Non-patient facing roles

Hospital medicines comprise approximately 5% of the total cost of the NHS[2],[3]
and therefore guidance on savings in the report must be clearly focused and targeted towards improving the situation and should not cause confusion or uncertainty.

Creating a plan of targeted medicines to manage in order to reduce costs is understood and familiar, although there is much debate about the source of the resources required to complete the work. Some early success with this approach has already been reported, such as with soluble prednisolone tablets by reserving the use of the more expensive soluble tablets only for patients with swallowing difficulties[4]
. On the other hand, adding further tasks to pharmacy services by enforcing some ad hoc performance indicators will require careful thought to prevent unnecessary workload. For example, medicines procurement leads are responsible for delivering a challenging service often with limited resources. They are constantly under pressure to ensure a 100% supply of the highest quality products to patients, despite external supplier performance far nearer to 90–95%. These dedicated hospital professionals are an integral part of providing clinical care to patients and form part of the clinical team, although they are not necessarily patient facing.

When considering pharmacy services it is also important to understand the principles of how an effective procurement and supply chain management system should work. These principles are already well established within the NHS (and outside the NHS) and have been delivered by the Department of Health (DH) in many different guises over the years. Indeed, the DH report ‘NHS standards of procurement’[4]
, circulated in 2012, was produced specifically with the intention of describing best practice performance standards in hospital procurement. This report is a comprehensive account of what constitutes an effective procurement organisation and contains details of many helpful performance standards that are intended to encourage and facilitate best practice in the hospital sector. If trusts had embraced the outcomes of this work and had adopted its performance standards, then there would inevitably be increased efficiency and productivity, as well as enhanced savings for the NHS. Interestingly, medicines procurement systems do seem to have already achieved many of the objectives set out in this document.

The Carter report was limited in content and described a handful of minor performance measures that now have to be implemented

It was therefore surprising that the Carter report only referenced this landmark DH work and did not explain how effective medicines procurement is structured already. Instead, the report was limited in content and described a handful of minor performance measures that now have to be implemented. The remaining 100-plus performance standards that were identified in the ‘NHS standards of procurement’ report seem to have been ignored. The limited attention to the detail of procurement and the medicines supply chain by Lord Carter is disappointing.

Medicines procurement needs investment with more resources, just like clinical pharmacy, so that we can deliver effective medicines procurement services and secure the savings that the NHS needs.
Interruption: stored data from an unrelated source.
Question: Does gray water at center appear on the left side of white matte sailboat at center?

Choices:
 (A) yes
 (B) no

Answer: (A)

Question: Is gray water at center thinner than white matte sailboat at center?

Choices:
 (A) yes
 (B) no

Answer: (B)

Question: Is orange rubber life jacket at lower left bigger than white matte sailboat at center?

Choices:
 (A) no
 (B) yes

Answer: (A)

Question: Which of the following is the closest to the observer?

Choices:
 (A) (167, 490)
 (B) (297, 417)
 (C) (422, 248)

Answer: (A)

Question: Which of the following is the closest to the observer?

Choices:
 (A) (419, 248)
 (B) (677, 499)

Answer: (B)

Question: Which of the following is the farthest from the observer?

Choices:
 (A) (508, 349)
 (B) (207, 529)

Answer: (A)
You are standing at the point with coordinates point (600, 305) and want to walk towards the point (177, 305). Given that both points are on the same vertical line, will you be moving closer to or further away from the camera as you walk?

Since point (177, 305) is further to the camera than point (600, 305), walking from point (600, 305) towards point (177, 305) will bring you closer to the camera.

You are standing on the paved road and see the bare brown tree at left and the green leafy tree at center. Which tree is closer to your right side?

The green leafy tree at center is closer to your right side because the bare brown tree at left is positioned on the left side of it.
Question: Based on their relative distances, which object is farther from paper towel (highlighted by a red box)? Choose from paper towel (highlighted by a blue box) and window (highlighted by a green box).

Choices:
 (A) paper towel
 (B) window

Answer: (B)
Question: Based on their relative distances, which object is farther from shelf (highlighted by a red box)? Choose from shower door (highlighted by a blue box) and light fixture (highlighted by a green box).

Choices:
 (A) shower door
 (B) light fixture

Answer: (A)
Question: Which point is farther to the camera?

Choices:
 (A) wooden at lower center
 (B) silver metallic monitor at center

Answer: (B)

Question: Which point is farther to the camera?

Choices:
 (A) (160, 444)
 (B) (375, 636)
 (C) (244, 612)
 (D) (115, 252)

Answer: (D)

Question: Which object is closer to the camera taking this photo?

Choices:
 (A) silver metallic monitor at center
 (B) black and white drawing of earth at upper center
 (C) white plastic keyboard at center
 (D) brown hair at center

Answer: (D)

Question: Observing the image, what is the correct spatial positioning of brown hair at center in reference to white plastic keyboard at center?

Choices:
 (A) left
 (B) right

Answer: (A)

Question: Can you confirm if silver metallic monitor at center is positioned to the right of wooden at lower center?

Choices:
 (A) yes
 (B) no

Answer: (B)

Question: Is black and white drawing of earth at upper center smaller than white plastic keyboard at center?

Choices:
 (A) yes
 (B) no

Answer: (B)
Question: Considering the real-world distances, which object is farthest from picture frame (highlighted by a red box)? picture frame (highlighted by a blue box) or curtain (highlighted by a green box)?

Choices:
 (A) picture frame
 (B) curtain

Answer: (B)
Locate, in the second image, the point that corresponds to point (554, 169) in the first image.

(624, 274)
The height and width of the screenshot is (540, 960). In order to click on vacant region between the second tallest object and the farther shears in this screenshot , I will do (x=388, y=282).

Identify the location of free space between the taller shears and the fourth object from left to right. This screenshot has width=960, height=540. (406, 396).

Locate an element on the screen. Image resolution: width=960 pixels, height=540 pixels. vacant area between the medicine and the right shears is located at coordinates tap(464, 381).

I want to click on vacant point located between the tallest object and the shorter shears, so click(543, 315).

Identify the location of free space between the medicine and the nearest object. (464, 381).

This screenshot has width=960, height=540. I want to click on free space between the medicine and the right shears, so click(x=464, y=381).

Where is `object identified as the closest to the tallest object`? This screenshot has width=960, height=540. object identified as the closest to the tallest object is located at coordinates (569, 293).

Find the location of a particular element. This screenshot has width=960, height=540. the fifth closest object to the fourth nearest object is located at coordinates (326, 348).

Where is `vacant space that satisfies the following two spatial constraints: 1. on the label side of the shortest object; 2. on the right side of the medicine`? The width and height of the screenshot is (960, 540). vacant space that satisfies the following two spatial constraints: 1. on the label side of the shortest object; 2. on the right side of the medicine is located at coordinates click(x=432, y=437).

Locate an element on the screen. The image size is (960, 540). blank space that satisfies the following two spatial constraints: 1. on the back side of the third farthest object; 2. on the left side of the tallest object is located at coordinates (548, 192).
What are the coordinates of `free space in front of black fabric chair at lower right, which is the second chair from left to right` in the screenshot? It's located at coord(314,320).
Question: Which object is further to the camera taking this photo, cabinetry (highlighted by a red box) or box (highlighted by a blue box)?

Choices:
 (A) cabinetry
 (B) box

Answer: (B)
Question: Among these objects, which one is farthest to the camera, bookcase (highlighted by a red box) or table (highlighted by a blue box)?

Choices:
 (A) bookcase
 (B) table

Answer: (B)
The ‘NHS standards of procurement’ report provides a more comprehensive understanding of the intricacies of the procurement process and therefore tries to establish a more effective model for monitoring performance, which should be adopted more widely.

Challenges of benchmarking services

The Carter report demonstrates the benefit of benchmarking across hospital trusts. It highlights the variations in practice seen between organisations and recommends following best practice. Although this management approach may work at times, there are inherent difficulties in benchmarking services. Many hospital trusts are now diversified and difficult to compare easily. Trusts differ in their complexity and are becoming multi-site institutions spread over large distances offering different ranges of local, regional and national specialties (e.g. Imperial College Healthcare NHS Trust and Barts Health NHS Trust in London). The result of this diversification is that the operating system, workloads, capacity and processes have become vastly different for individual pharmacy services.

How do we accurately compare like with like? There are no standard or typical hospitals and, although the weighted activity measures used may be a useful tool for comparing hospitals or other services, there appears to be no evaluation made of the accuracy of this tool specifically for medicines optimisation and the associated pharmacy services.

If benchmarking is the preferred management approach to monitor the effectiveness of pharmacy services then, because of the limited resources currently available, any data collected should be: easily identifiable and understood; clear and simple to define; easy to measure and collect, preferably incorporated as part of the day-to-day work; unambiguous so like can be compared with like; meaningful and have a useful impact; be a measure of the pharmacy service performance only (and not other hospital services); and limited to the most essential information.

Conflicting and missing KPIs

The main performance indicators for benchmarking procurement and stock management services found in the report appear to be of relatively minor importance and may be unachievable. For example, what would be the savings if a trust could achieve the target of five deliveries per day? Where would the savings be derived from? Will the same amount of stock be ordered and stocked by the trust? This performance target appears to be opposed to another key performance indicator (KPI) that requires keeping stock levels down to 15 days, which may only be achieved by more frequent ordering.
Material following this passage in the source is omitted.